[Task description]
Of the entries below, return exactly those lines that fall between the one containing "себя Аркадий Николаев" and the one containing "ёлки. Как раз", the two end lines included.

[Raw data]
[Start of section]

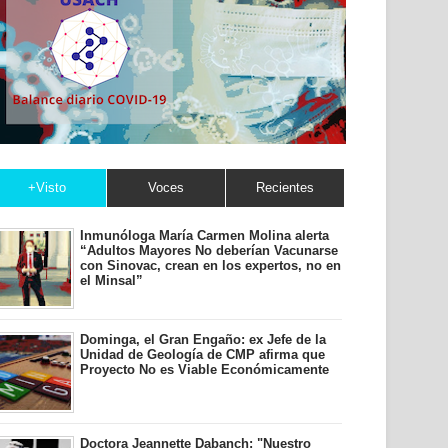
+Visto
Voces
Recientes
Inmunóloga María Carmen Molina alerta
“Adultos Mayores No deberían Vacunarse
con Sinovac, crean en los expertos, no en
el Minsal”
Dominga, el Gran Engaño: ex Jefe de la
Unidad de Geología de CMP afirma que
Proyecto No es Viable Económicamente
Doctora Jeannette Dabanch: "Nuestro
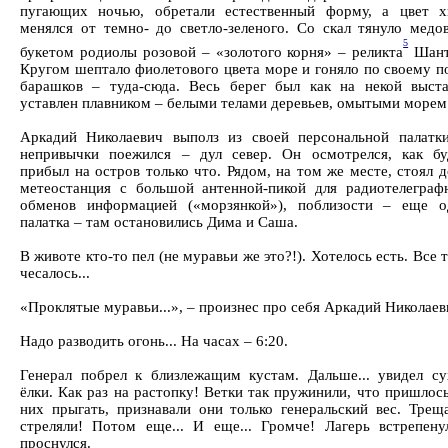
пугающих ночью, обретали естественный форму, а цвет х
менялся от темно- до светло-зеленого. Со скал тянуло медо
5
букетом родиолы розовой – «золотого корня» – реликта
Шант
Кругом шептало фиолетового цвета море и гоняло по своему п
барашков – туда-сюда. Весь берег был как на некой выста
уставлен плавником – белыми телами деревьев, омытыми морем
Аркадий Николаевич выполз из своей персональной палатки
непривычки поежился – дул север. Он осмотрелся, как бу
прибыл на остров только что. Рядом, на том же месте, стоял 
метеостанция с большой антенной-пикой для радиотелеграф
обменов информацией («морзянкой»), поблизости – еще о
палатка – там остановились Дима и Саша.
В животе кто-то пел (не муравьи же это?!). Хотелось есть. Все 
чесалось...
«Проклятые муравьи...», – произнес про себя Аркадий Николаев
Надо разводить огонь... На часах – 6:20.
Генерал побрел к близлежащим кустам. Дальше... увидел су
ёлки. Как раз на растопку! Ветки так пружинили, что пришлос
них прыгать, признавали они только генеральский вес. Треща
стреляли! Потом еще... И еще... Громче! Лагерь встрепенул
проснулся.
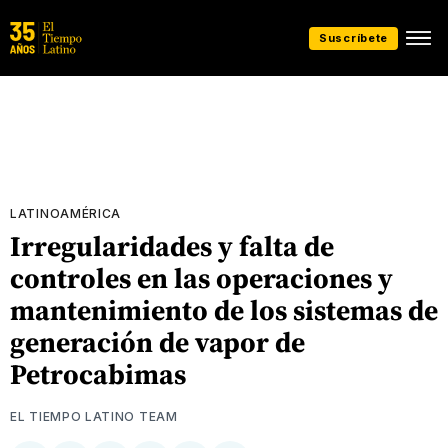
Suscríbete
LATINOAMÉRICA
Irregularidades y falta de
controles en las operaciones y
mantenimiento de los sistemas de
generación de vapor de
Petrocabimas
EL TIEMPO LATINO TEAM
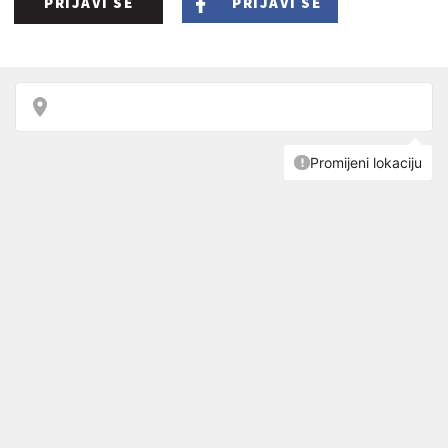
PRIJAVI SE
PRIJAVI SE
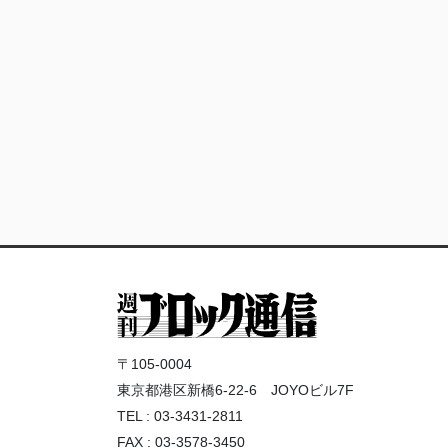
〒105-0004
東京都港区新橋6-22-6 JOYOビル7F
TEL : 03-3431-2811
FAX : 03-3578-3450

[End of section]

[Solution to the exercise]
«Проклятые муравьи...», – произнес про себя Аркадий Николаев
Надо разводить огонь... На часах – 6:20.
Генерал побрел к близлежащим кустам. Дальше... увидел су
ёлки. Как раз на растопку! Ветки так пружинили, что пришлос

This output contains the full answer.